A prototype using Google Cloud Vision API.

Go to Visiony.

What it does: In February 2016, Google announced the public Beta availability of their Google Cloud Vision API. Cloud Vision lets clients

...submit their images to the Cloud Vision API to understand the contents of those images — from detecting everyday objects (for example, “sports car,” “sushi,” or “eagle”) to reading text within the image or identifying product logos.
That sounds fun, right? Visiony allows users to upload an image (private or public) and see what information Google thinks it can "see" in the image. Users can view details for their images and public images. Users can delete their images.

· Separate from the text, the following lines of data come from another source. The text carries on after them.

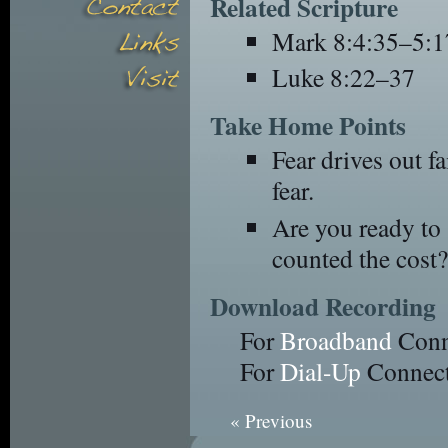
Related Scripture
Mark 8:4:35–5:1
Luke 8:22–37
Take Home Points
Fear drives out fa
fear.
Are you ready to
counted the cost?
Download Recording
For
Broadband
Conn
For
Dial-Up
Connect
« Previous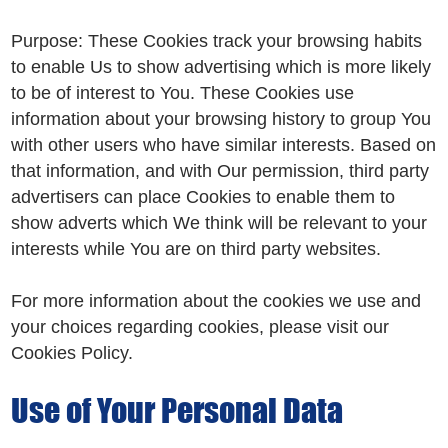
Purpose: These Cookies track your browsing habits
to enable Us to show advertising which is more likely
to be of interest to You. These Cookies use
information about your browsing history to group You
with other users who have similar interests. Based on
that information, and with Our permission, third party
advertisers can place Cookies to enable them to
show adverts which We think will be relevant to your
interests while You are on third party websites.
For more information about the cookies we use and
your choices regarding cookies, please visit our
Cookies Policy.
Use of Your Personal Data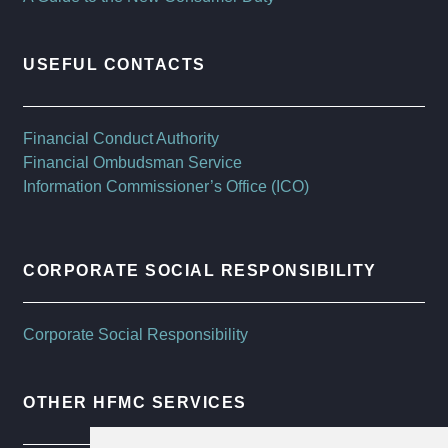
USEFUL CONTACTS
Financial Conduct Authority
Financial Ombudsman Service
Information Commissioner’s Office (ICO)
CORPORATE SOCIAL RESPONSIBILITY
Corporate Social Responsibility
OTHER HFMC SERVICES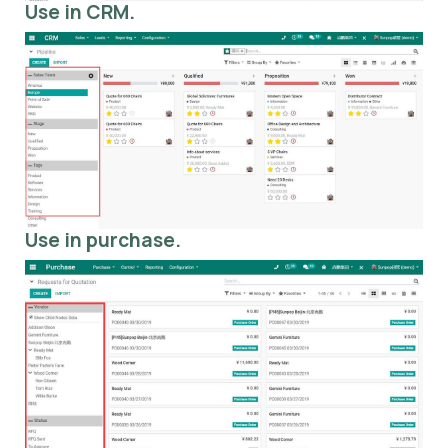
Use in CRM.
Use in purchase.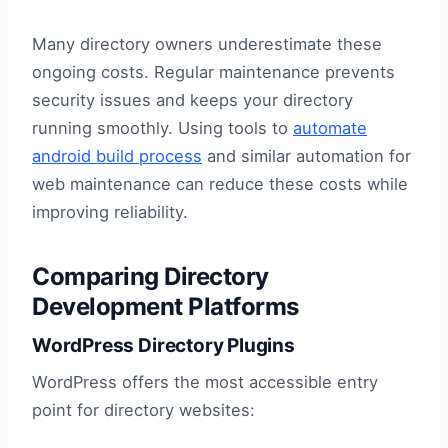
Many directory owners underestimate these
ongoing costs. Regular maintenance prevents
security issues and keeps your directory
running smoothly. Using tools to
automate
android build process
and similar automation for
web maintenance can reduce these costs while
improving reliability.
Comparing Directory
Development Platforms
WordPress Directory Plugins
WordPress offers the most accessible entry
point for directory websites: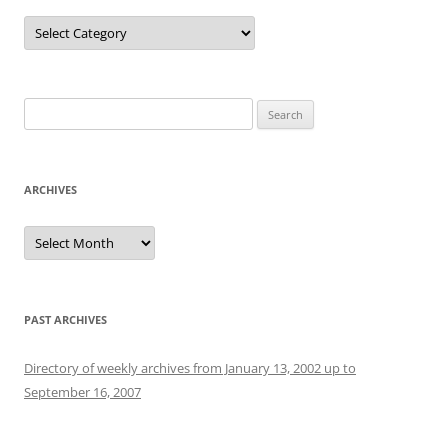
Categories
Search
for:
ARCHIVES
Archives
PAST ARCHIVES
Directory of weekly archives from January 13, 2002 up to
September 16, 2007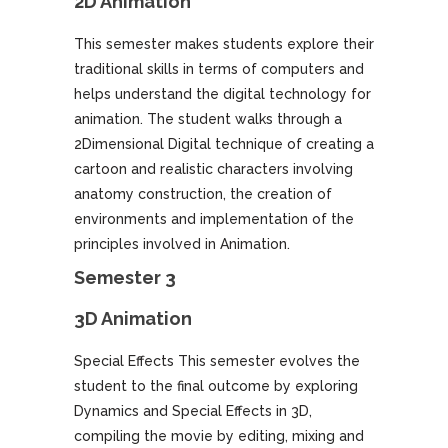
2D Animation
This semester makes students explore their
traditional skills in terms of computers and
helps understand the digital technology for
animation. The student walks through a
2Dimensional Digital technique of creating a
cartoon and realistic characters involving
anatomy construction, the creation of
environments and implementation of the
principles involved in Animation.
Semester 3
3D Animation
Special Effects This semester evolves the
student to the final outcome by exploring
Dynamics and Special Effects in 3D,
compiling the movie by editing, mixing and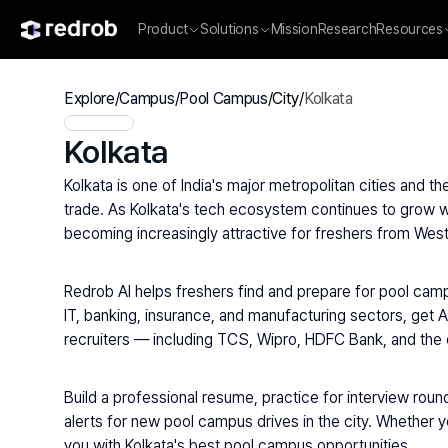
Product
Solutions
Mission
Research
Resources
Explore
/
Campus
/
Pool Campus
/
City
/
Kolkata
Kolkata
Kolkata is one of India's major metropolitan cities and t
trade. As Kolkata's tech ecosystem continues to grow wi
becoming increasingly attractive for freshers from West
Redrob AI helps freshers find and prepare for pool campu
IT, banking, insurance, and manufacturing sectors, get A
recruiters — including TCS, Wipro, HDFC Bank, and the 
Build a professional resume, practice for interview round
alerts for new pool campus drives in the city. Whether y
you with Kolkata's best pool campus opportunities.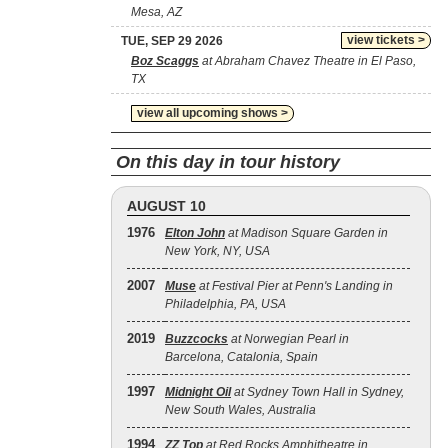
Mesa, AZ
view tickets >
TUE, SEP 29 2026
Boz Scaggs
at Abraham Chavez Theatre in El Paso,
TX
view all upcoming shows >
On this day in tour history
AUGUST 10
1976
Elton John
at Madison Square Garden in
New York, NY, USA
2007
Muse
at Festival Pier at Penn's Landing in
Philadelphia, PA, USA
2019
Buzzcocks
at Norwegian Pearl in
Barcelona, Catalonia, Spain
1997
Midnight Oil
at Sydney Town Hall in Sydney,
New South Wales, Australia
1994
ZZ Top
at Red Rocks Amphitheatre in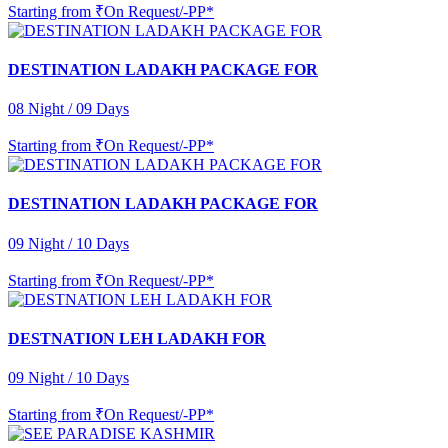
Starting from
₹On Request/-PP*
DESTINATION LADAKH PACKAGE FOR
08 Night / 09 Days
Starting from
₹On Request/-PP*
DESTINATION LADAKH PACKAGE FOR
09 Night / 10 Days
Starting from
₹On Request/-PP*
DESTNATION LEH LADAKH FOR
09 Night / 10 Days
Starting from
₹On Request/-PP*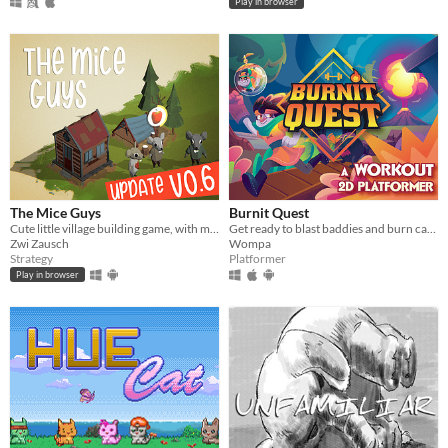
Play in browser
The Mice Guys
Burnit Quest
Cute little village building game, with mice and solidarity!
Get ready to blast baddies and burn calories in this workout platformer!
Zwi Zausch
Wompa
Strategy
Platformer
Play in browser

Image Details page screenshot Upload Page screenshot Image List screenshot

I've included almost everything Google Vision returns. That currently includes logo recognition, face detection (not face recognition), text content, color detection, landmark detection, label detection (meaning the labels you would apply to items in the photo), and explicit content detection.

How it works: I've used Django on Amazon AWS but decided to put this project on the Microsoft Azure cloud hosting platform. The setup is slightly different and there isn't quite as much freedom as you would get from using a virtual machine but those limitations are fine by me.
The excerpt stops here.